Objects in Mirror are Closer Than They Appear
"Sammy!" John said sharply. "Stop wiggling!"
Sammy had been leaning forward, then turning and craning his head to look behind them, over and over. He was a regular Houdini at getting out of the car seat and John suspected the constant movement had something to do with it. When Sammy heard his father's voice, he froze, still looking behind him.
John tried to count to ten in Latin. It took him considerably longer than it took in English and he gave up when he couldn't remember what four was. But he didn't have the urge to snap at Sammy anymore, so he guessed it had served its purpose. Although when he looked at his son, Sammy was looking over his shoulder at him in a very creepy way. "Turn around, son," he said, calmer.
" 'Kay, Daddy," Sammy said, settling into his car seat, and smiled at him.
John smiled back. "Sorry, kiddo, I'm just tense, I guess."
"Why?" Sammy asked.
John didn't know what to say. Why? Because Dean had looked at him like he'd betrayed everything he knew when they left him at school. Because Dean still wasn't talking like he should. Because John hadn't made him go to school like he should have the year before and Dean would probably be behind. Because the teacher wasn't going to understand. Because taking Dean to school was the best thing. Because taking Dean to school was the worst thing.
Because Sammy, damn it, was wiggling around again.
"Sammy," he said wearily.
"Daddy, the mirror is not working," Sammy said seriously.
At least, that's what John thought he said.
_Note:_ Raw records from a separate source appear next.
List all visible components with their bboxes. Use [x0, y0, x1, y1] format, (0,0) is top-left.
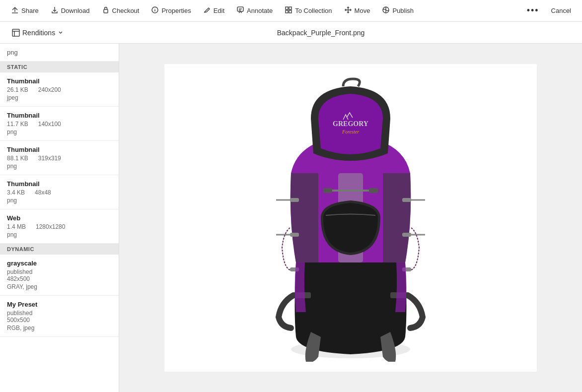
share-label: Share: [21, 7, 39, 14]
rendition-dimensions: 1280x1280: [36, 223, 65, 230]
properties-label: Properties: [161, 7, 191, 14]
rendition-size: 3.4 KB: [7, 189, 25, 196]
rendition-dimensions: 482x500: [7, 275, 30, 282]
download-button[interactable]: Download: [46, 3, 95, 18]
rendition-format: png: [7, 163, 112, 170]
image-area: GREGORY Forester: [119, 44, 582, 392]
rendition-dimensions: 500x500: [7, 317, 30, 324]
renditions-button[interactable]: Renditions: [8, 26, 68, 39]
share-button[interactable]: Share: [6, 3, 44, 18]
more-button[interactable]: •••: [522, 2, 544, 19]
section-header-dynamic: DYNAMIC: [0, 244, 119, 255]
properties-button[interactable]: Properties: [146, 3, 196, 18]
rendition-dimensions: 319x319: [38, 155, 61, 162]
cancel-button[interactable]: Cancel: [546, 4, 576, 17]
rendition-size: 88.1 KB: [7, 155, 28, 162]
checkout-icon: [102, 6, 110, 15]
rendition-format: jpeg: [7, 94, 112, 101]
toolbar: Share Download Checkout: [0, 0, 582, 22]
backpack-image: GREGORY Forester: [246, 74, 455, 362]
chevron-down-icon: [58, 30, 64, 36]
move-button[interactable]: Move: [339, 3, 375, 18]
collection-label: To Collection: [295, 7, 332, 14]
svg-rect-9: [286, 7, 288, 9]
svg-rect-32: [323, 188, 332, 193]
rendition-meta: 88.1 KB 319x319: [7, 155, 112, 162]
left-panel: png STATIC Thumbnail 26.1 KB 240x200 jpe…: [0, 44, 119, 392]
rendition-meta: 1.4 MB 1280x1280: [7, 223, 112, 230]
download-icon: [51, 6, 59, 15]
svg-rect-25: [290, 233, 299, 237]
checkout-button[interactable]: Checkout: [97, 3, 145, 18]
rendition-name: My Preset: [7, 301, 112, 308]
svg-rect-33: [369, 188, 378, 193]
rendition-format: png: [7, 231, 112, 238]
rendition-name: Web: [7, 214, 112, 222]
share-icon: [11, 6, 19, 15]
rendition-item[interactable]: Thumbnail 26.1 KB 240x200 jpeg: [0, 72, 119, 107]
publish-icon: [382, 6, 390, 15]
rendition-name: Thumbnail: [7, 112, 112, 119]
move-label: Move: [355, 7, 370, 14]
svg-point-5: [155, 8, 155, 8]
rendition-name: Thumbnail: [7, 180, 112, 188]
edit-label: Edit: [214, 7, 224, 14]
rendition-meta: 500x500: [7, 317, 112, 324]
rendition-item[interactable]: Web 1.4 MB 1280x1280 png: [0, 209, 119, 244]
rendition-item[interactable]: My Preset published 500x500 RGB, jpeg: [0, 296, 119, 337]
rendition-status: published: [7, 268, 112, 275]
rendition-format: RGB, jpeg: [7, 325, 112, 331]
rendition-format: png: [7, 197, 112, 204]
edit-button[interactable]: Edit: [198, 3, 229, 18]
main-layout: png STATIC Thumbnail 26.1 KB 240x200 jpe…: [0, 44, 582, 392]
rendition-format: GRAY, jpeg: [7, 283, 112, 290]
svg-rect-11: [286, 10, 288, 13]
publish-label: Publish: [392, 7, 414, 14]
rendition-meta: 3.4 KB 48x48: [7, 189, 112, 196]
edit-icon: [203, 6, 211, 15]
rendition-size: 11.7 KB: [7, 121, 28, 128]
svg-text:GREGORY: GREGORY: [333, 120, 368, 128]
move-icon: [344, 6, 352, 15]
rendition-size: 26.1 KB: [7, 86, 28, 93]
svg-rect-17: [12, 29, 19, 36]
svg-text:Forester: Forester: [342, 129, 359, 134]
svg-rect-24: [290, 198, 299, 202]
section-header-static: STATIC: [0, 62, 119, 72]
rendition-item[interactable]: Thumbnail 3.4 KB 48x48 png: [0, 175, 119, 209]
subheader: Renditions Backpack_Purple_Front.png: [0, 22, 582, 44]
annotate-label: Annotate: [247, 7, 273, 14]
rendition-meta: 26.1 KB 240x200: [7, 86, 112, 93]
image-container: GREGORY Forester: [164, 64, 537, 372]
rendition-item[interactable]: Thumbnail 88.1 KB 319x319 png: [0, 141, 119, 175]
download-label: Download: [61, 7, 90, 14]
rendition-format: png: [7, 129, 112, 135]
file-title: Backpack_Purple_Front.png: [68, 29, 574, 37]
rendition-dimensions: 240x200: [38, 86, 61, 93]
annotate-icon: [236, 6, 244, 15]
rendition-name: grayscale: [7, 260, 112, 267]
annotate-button[interactable]: Annotate: [231, 3, 278, 18]
rendition-item[interactable]: grayscale published 482x500 GRAY, jpeg: [0, 255, 119, 296]
collection-button[interactable]: To Collection: [280, 3, 337, 18]
rendition-meta: 11.7 KB 140x100: [7, 121, 112, 128]
top-format: png: [0, 44, 119, 62]
svg-rect-28: [402, 233, 411, 237]
svg-rect-12: [289, 10, 291, 13]
rendition-dimensions: 48x48: [35, 189, 51, 196]
publish-button[interactable]: Publish: [377, 3, 419, 18]
renditions-icon: [12, 29, 20, 37]
collection-icon: [285, 6, 292, 15]
properties-icon: [151, 6, 159, 15]
rendition-name: Thumbnail: [7, 77, 112, 85]
rendition-item[interactable]: Thumbnail 11.7 KB 140x100 png: [0, 107, 119, 141]
svg-rect-10: [289, 7, 291, 9]
rendition-status: published: [7, 310, 112, 317]
rendition-dimensions: 140x100: [38, 121, 61, 128]
rendition-name: Thumbnail: [7, 146, 112, 153]
svg-rect-2: [104, 9, 108, 13]
rendition-meta: 482x500: [7, 275, 112, 282]
renditions-label: Renditions: [22, 29, 55, 37]
svg-rect-27: [402, 198, 411, 202]
checkout-label: Checkout: [112, 7, 140, 14]
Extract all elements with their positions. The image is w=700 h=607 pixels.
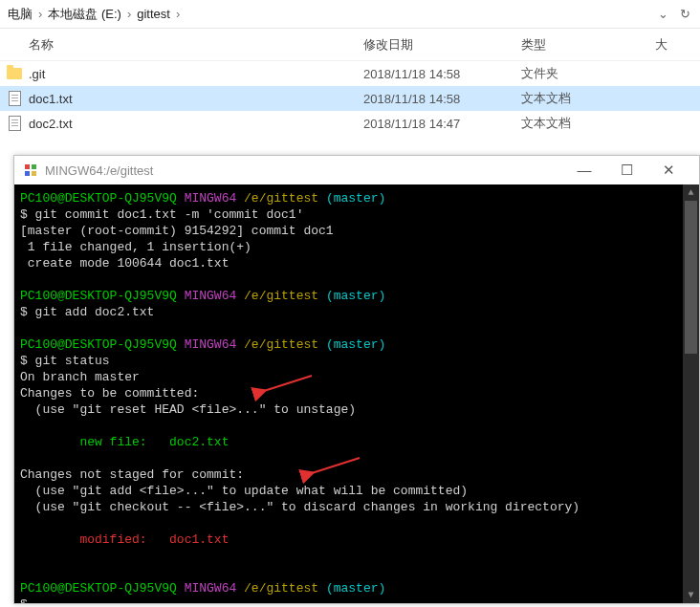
file-date: 2018/11/18 14:58 — [363, 67, 521, 81]
file-type: 文件夹 — [521, 65, 655, 82]
scroll-up-icon[interactable]: ▲ — [683, 184, 699, 201]
col-type[interactable]: 类型 — [521, 36, 655, 54]
scroll-down-icon[interactable]: ▼ — [683, 587, 699, 603]
column-headers: 名称 修改日期 类型 大 — [0, 29, 700, 61]
chevron-right-icon: › — [174, 7, 182, 21]
breadcrumb-segment[interactable]: gittest — [133, 7, 174, 21]
refresh-icon[interactable]: ↻ — [680, 7, 690, 21]
file-row[interactable]: doc1.txt2018/11/18 14:58文本文档 — [0, 86, 700, 111]
scroll-track[interactable] — [683, 201, 699, 587]
document-icon — [9, 91, 21, 106]
scrollbar[interactable]: ▲ ▼ — [683, 184, 699, 603]
mingw-logo-icon — [24, 163, 37, 177]
file-type: 文本文档 — [521, 90, 655, 107]
svg-rect-1 — [32, 164, 36, 169]
col-name[interactable]: 名称 — [0, 36, 363, 54]
breadcrumb[interactable]: 电脑 › 本地磁盘 (E:) › gittest › ⌄ ↻ — [0, 0, 700, 29]
scroll-thumb[interactable] — [685, 201, 697, 354]
col-extra[interactable]: 大 — [655, 36, 667, 54]
minimize-button[interactable]: — — [563, 162, 605, 179]
terminal-body[interactable]: PC100@DESKTOP-QJ95V9Q MINGW64 /e/gittest… — [14, 184, 699, 603]
terminal-window: MINGW64:/e/gittest — ☐ ✕ PC100@DESKTOP-Q… — [13, 155, 700, 604]
svg-rect-3 — [32, 171, 36, 176]
file-name: doc1.txt — [29, 92, 363, 106]
file-name: doc2.txt — [29, 117, 363, 131]
maximize-button[interactable]: ☐ — [605, 162, 647, 179]
col-date[interactable]: 修改日期 — [363, 36, 521, 54]
chevron-right-icon: › — [125, 7, 133, 21]
file-name: .git — [29, 67, 363, 81]
breadcrumb-segment[interactable]: 电脑 — [4, 6, 36, 23]
file-explorer: 电脑 › 本地磁盘 (E:) › gittest › ⌄ ↻ 名称 修改日期 类… — [0, 0, 700, 136]
folder-icon — [7, 68, 22, 79]
file-type: 文本文档 — [521, 115, 655, 132]
file-row[interactable]: .git2018/11/18 14:58文件夹 — [0, 61, 700, 86]
terminal-titlebar[interactable]: MINGW64:/e/gittest — ☐ ✕ — [14, 156, 699, 184]
file-date: 2018/11/18 14:58 — [363, 92, 521, 106]
file-date: 2018/11/18 14:47 — [363, 117, 521, 131]
svg-rect-2 — [25, 171, 30, 176]
svg-rect-0 — [25, 164, 30, 169]
terminal-title-text: MINGW64:/e/gittest — [45, 163, 153, 178]
file-list: .git2018/11/18 14:58文件夹doc1.txt2018/11/1… — [0, 61, 700, 136]
document-icon — [9, 116, 21, 131]
chevron-right-icon: › — [36, 7, 44, 21]
dropdown-icon[interactable]: ⌄ — [658, 7, 668, 21]
file-row[interactable]: doc2.txt2018/11/18 14:47文本文档 — [0, 111, 700, 136]
breadcrumb-segment[interactable]: 本地磁盘 (E:) — [44, 6, 125, 23]
close-button[interactable]: ✕ — [647, 162, 689, 179]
Sammy generally used full sentences, but his pronunciation left something to be desired. "What?" He glanced at the passenger side mirror, which seemed to be fine.
"No, Daddy, 'cause, look." Sammy pointed at the mirror. "Small." Then he leaned forward as far as he could and pointed behind them. "Big." He looked over at John again, forehead crinkling. "Why?"
John couldn't help chuckling. Trust Sammy to stump him again, with the exact same question, but in a completely different way. How was he supposed to explain convex mirrors to a two-year-old? "I don't know," he said.
Sammy frowned. "Wanna know, Daddy," he protested.
And wasn't that the truth. As soon as Sammy started talking, he started asking questions. Dean had talked (hadhadhad, always past tense now), but he'd chattered to everyone he met, family, friends, strangers. He talked about he saw and what he did and what he wanted and things like that. Not so much with the questions, not until Sammy came along and then Dean had questions about everything.
But Sammy couldn't be more different. He hadn't really done the incomprehensible baby babbling and hadn't really tried to talk until one day when it just all happened. John wasn't even sure of Sammy's first word, not really, because it seemed like when he decided to talk, he'd had a store of them ready for use. And Sammy's favorite word was "Why?" Always with the why and John never had the answers. He dreaded the day when Sammy would start asking real questions.
"Because objects in the mirror are closer than they appear," John said.
Sammy frowned at him. "Where's Dean?" he asked.
"He's at school, remember?"
"Want Dean," Sammy insisted.
John sighed, hoping this wouldn't become a full-blown temper tantrum. He'd worried about getting Dean off to school and hadn't thought about how Sammy would react to Dean disappearing for hours at a time. "Me, too, bud. Me, too. We can go get him soon."
Sammy's frown disappeared. "Don't be sad, Daddy. See Dean soon."
John didn't really have a reply to that, so he just stopped the car. Sammy was usually easy to distract at least. "Come on, Sammy. We'll hang out at the park for a while.
Sammy's whole face lit up. "Swing, Daddy! Wanna swing! Let's go!"
And John noticed that Sammy had somehow escaped from the car seat.
Right under his nose.
"Let's go, Daddy!" Sammy insisted. "Go swing!"
John just sighed. "All right. Let's go."